Inputs and Outputs for aspire:

We now want to be able to extract key functions out of this biomimcry papers. Aspire by the allenai 2 was used to come up with a similarity model on matching fine-grained aspects of text. I have used their example demo to see if any of the abstracts (the sample Harbor Seals abstract and a couple abstracts from the golden.json file work and these are the results. The code starts off by importing the required packages, preparing the data/example abstracts, embedding it, and visualizing the optimal transport plans for the computed sentence vectors. The resulting plots are optimal transport plans for the example pairs of abstracts.

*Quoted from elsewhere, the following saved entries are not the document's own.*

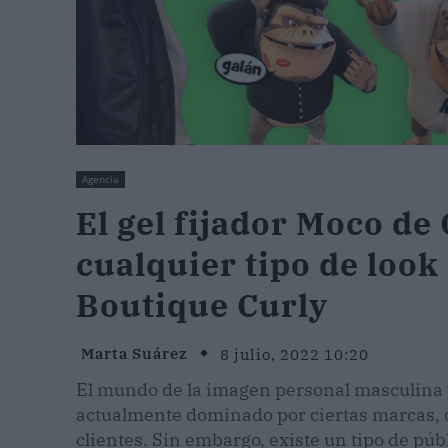
Agencia
El gel fijador Moco de 
cualquier tipo de look
Boutique Curly
Marta Suárez
8 julio, 2022 10:20
El mundo de la imagen personal masculina y 
actualmente dominado por ciertas marcas, q
clientes. Sin embargo, existe un tipo de púb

The algorithm learns fine-grained document similarity models using co-citations in the same research paper and sentence. Then the "single-match models are learned from implicit supervision in co-citation contexts" (Mysore, Cohan, Hope 2022). Finally, "multi-match models are learned by aligning aspect representations by solving an Optimal Transport problem" (Mysore, Cohan, Hope 2022). Optimal Transport is a method for geometric computation to occur on uncertain data. The final step here is what we are observing in the plots below. We have a two candidates, which are two abstracts with titles and the Query is a way to see what the matched aspects of each of the abstract is. We see that this "method uses multiple matches with an Optimal Transport mechanism that computes Earth Mover's Distance" (Mysore, Cohan, Hope 2022. This method will help with finidng better methods of text representation.

This first one compares the Harbor Seal petalai abstract with the first golden.json abstract. The ones after compare papers within the golden.json file. Screen Shot 2022-07-21 at 8 49 11 PM Screen Shot 2022-07-21 at 8 49 23 PM Screen Shot 2022-07-21 at 8 49 34 PM Screen Shot 2022-07-21 at 8 49 50 PM

Were The Outputs Expected? What Improvements Can Be Made for aspire?

The outputs were expected in comparision to the demo. Now, we should figure out a way to identify the functions and incorporate it into a summary with the functions.

Notes on SpaCy:

SpaCy serves as a backbone to NLP algorithms. We just wanted to test out how each of its features can be used for a NLP Pipeline. The pipeline should include the following:

  • Sentence segmentation: breaks the given paragraph into separate sentences.
  • Word tokenization: extract the words from each sentence one by one.
  • 'Parts of Speech' Prediction: identifying parts of speech.
  • Text Lemmatization: figure out the most basic form of each word in a sentence. "Germ" and "Germs" can have two different meanings and we should look to solve that.
  • 'Stop Words' Identification: English has a lot of filter words that appear very frequently and that introduces a lot of noise.
  • Dependency Parsing: uses the grammatical laws to figure out how the words relate to one another.
  • Entity Analysis: go through the text and identify all of the important words or “entities” in the text.
  • Pronouns Parsing: keeps track of the pronouns with respect to the context of the sentence.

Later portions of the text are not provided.